Self-Study Topics on Dependable Computing, 1997
Dependability is the property of a system that reliance can justifiably
be placed on the service it delivers. Dependable computing covers a
wide range of subjects. This year I am offering 7 self-study topics
in two dependable computing subjects: Dependable Real-Time Systems
and Software Dependability.
General Reference on basic concepts and terminology:
J.-C. Laprie, Dependability: Basic Concepts and Terminolog.
This publication can be found:
(1) in book: J.-C. Laprie (Ed.), Dependability: Basic Concepts and
Terminolog, Springer-Verlag, Vienna, 1992.
(2) in Proc. 15th International Symposium on Fault-Tolerant Computing,
1985, (FTCS-15)
(3) Special edition of FTCS-25, Pasadena, 1995, highlights from 25 years.
Subject I
Dependable Real-Time Systems
-- In this subject, 5 self-study topics are offered. This topics are
related to a project supported by FRD.
Diagram 1 gives an example of a dependable system with five UNIX machines
where three of them form a reliable hard-core.
Diagram 2 gives more details of the hard-core.
Introduction
A real-time system is one whose basic specification, design
and implementation must meet the functionality and the timing
constraints. This implies that system correctness depends not only the
logical correctness but also the timeliness of its actions.

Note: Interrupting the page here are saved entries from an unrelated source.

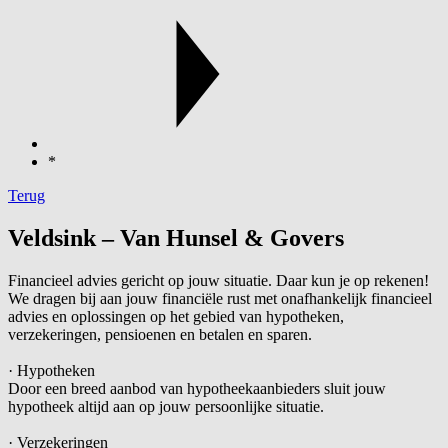
*
Terug
Veldsink – Van Hunsel & Govers
Financieel advies gericht op jouw situatie. Daar kun je op rekenen!
We dragen bij aan jouw financiële rust met onafhankelijk financieel
advies en oplossingen op het gebied van hypotheken,
verzekeringen, pensioenen en betalen en sparen.
· Hypotheken
Door een breed aanbod van hypotheekaanbieders sluit jouw
hypotheek altijd aan op jouw persoonlijke situatie.
· Verzekeringen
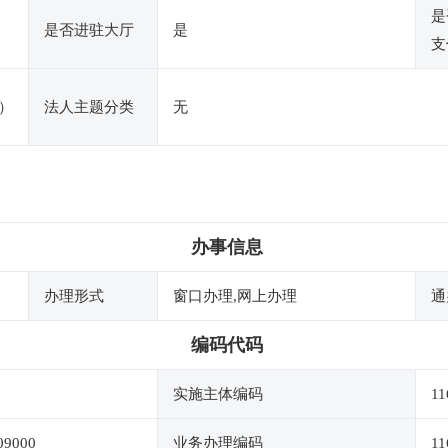
是
是否进驻大厅
是
支
）
法人主题分类
无
办事信息
办理形式
窗口办理,网上办理
通
编码代码
实施主体编码
11
09000
业务办理编码
11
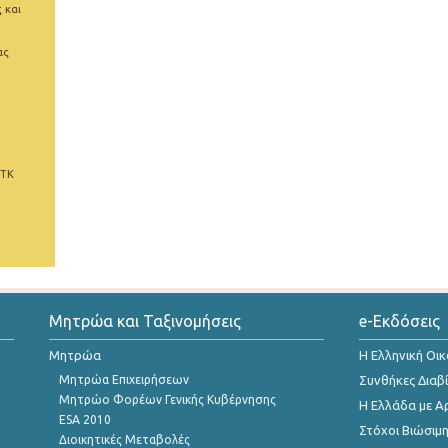
 και
ας
 ΤΚ
Μητρώα και Ταξινομήσεις
e-Εκδόσεις
Μητρώα
Η Ελληνική Οι
Μητρώα Επιχειρήσεων
Συνθήκες Διαβ
Μητρώο Φορέων Γενικής Κυβέρνησης
Η Ελλάδα με Α
ESA 2010
Στόχοι Βιώσιμ
Διοικητικές Μεταβολές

Although it is commonly believed that meeting the timing
requirements is a matter of increasing system speed/throughput,
research in real-time systems has discredited this notion. In fact,
the computational structures appropriate for systems requiring bounded
response time are fundamentally different from those requiring high
throughput. The progress in hardware technology in recent years has
made high-performance computing and communication feasible. However,
it became clear that high-speed execution alone may not solve all the
problems that real-time computing need to address.

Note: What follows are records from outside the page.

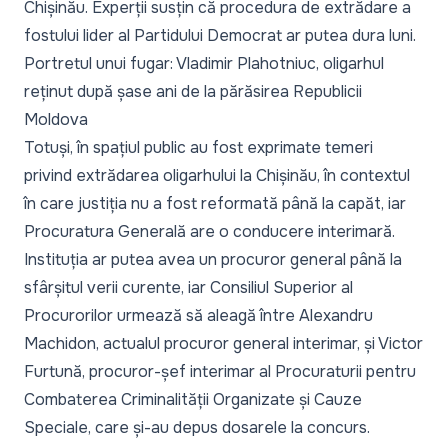
Chișinău. Experții susțin că procedura de extrădare a
fostului lider al Partidului Democrat
ar putea dura luni.
Portretul unui fugar: Vladimir Plahotniuc, oligarhul
reținut după șase ani de la părăsirea Republicii
Moldova
Totuși, în spațiul public au fost exprimate temeri
privind extrădarea oligarhului la Chișinău, în contextul
în care justiția nu a fost reformată până la capăt, iar
Procuratura Generală are o conducere interimară.
Instituția ar putea avea un procuror general până la
sfârșitul verii curente, iar
Consiliul Superior al
Procurorilor urmează să aleagă
între Alexandru
Machidon, actualul procuror general interimar, și
Victor
Furtună, procuror-șef interimar
al Procuraturii pentru
Combaterea Criminalității Organizate și Cauze
Speciale, care și-au depus dosarele la concurs.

Real-time systems are widely applied in safety-critical areas,
such as nuclear power plants, aerospace systems, industrial automation,
telecommunication, banking, and traffic control systems, where the
consequence of a computer failure is a significant economic impact or
even loss of human life. High dependability is a fundamental requirement
of the real-time system design.
Fault-tolerant computing ensure that a system functions correctly
even if a limited number of components are faulty and is a major technique
to increase system dependability. It is a challenge to meet the
functionality and the timing constraints of a system, even if some
components of the system are faulty.
Dependable real-time computing is a broad area of research.

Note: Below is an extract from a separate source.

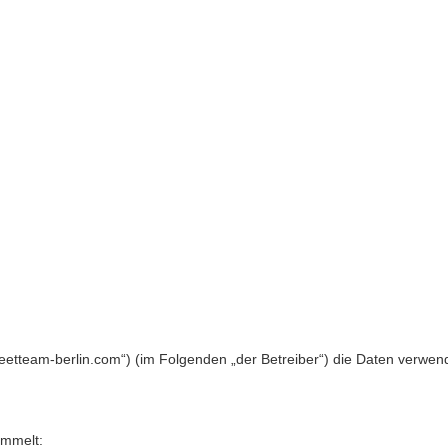
m.streetteam-berlin.com“) (im Folgenden „der Betreiber“) die Daten ve
ammelt:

In the self-study topics you are going to concentrate on the following
points (each point is considered as a separate self-study topic:
1 Formal methods for specification and implementation of real-time systems
The problem in this area which you are expected to address is:
how to specify and ensure the timing of real-time systems. Programming
languages, compilers, and tools which support specification and
implementation of real-time systems shall be studied.
References
[1] J. Vytopil (ed), Formal Techniques in Real-Time and
Fault-Tolerant Systems, pp.
[2] B. Dasarathy, et al, Timing constraints of real-time systems. IEEE
Trans. Soft. Eng., SE-11, Jan, 1985, pp.80-86
[3] R. Gerber, et al, Compiler support for real-time programs, in
S.H. Son (ed) Advances in real-time systems, Printice Hall, 1995.
[4] K.M. Kavi, et al., Specification and analysis of real-time systems
using CSP and Petri nets, in R. Mittal et al (ed), Fault-tolerant
system and software, Narosa, 1996, pp. 141 - 147.
[5] M. Heisel, et al., Formal Specification of Safety-Critical
Software with Z and CSP, in Proc. 15th International Conference
on Computer Safety, Reliability and Security, Vienna, Oct. 1996,
pp. 31 - 45.
2 Fault-tolerant system architecture system with bounded fault
handling time.
The problem in this area which you are expected to address is:
to study the fault-tolerant techniques which can be applied in
real-time systems and some existing fault-tolerant real-time systems.
Reference
[1] H. Koptz, The time-triggered approach to real-time system design,
in B. Randell, J.-C. Laprie, et al (ed),
Predictably dependable computing systems, Springer, 1995.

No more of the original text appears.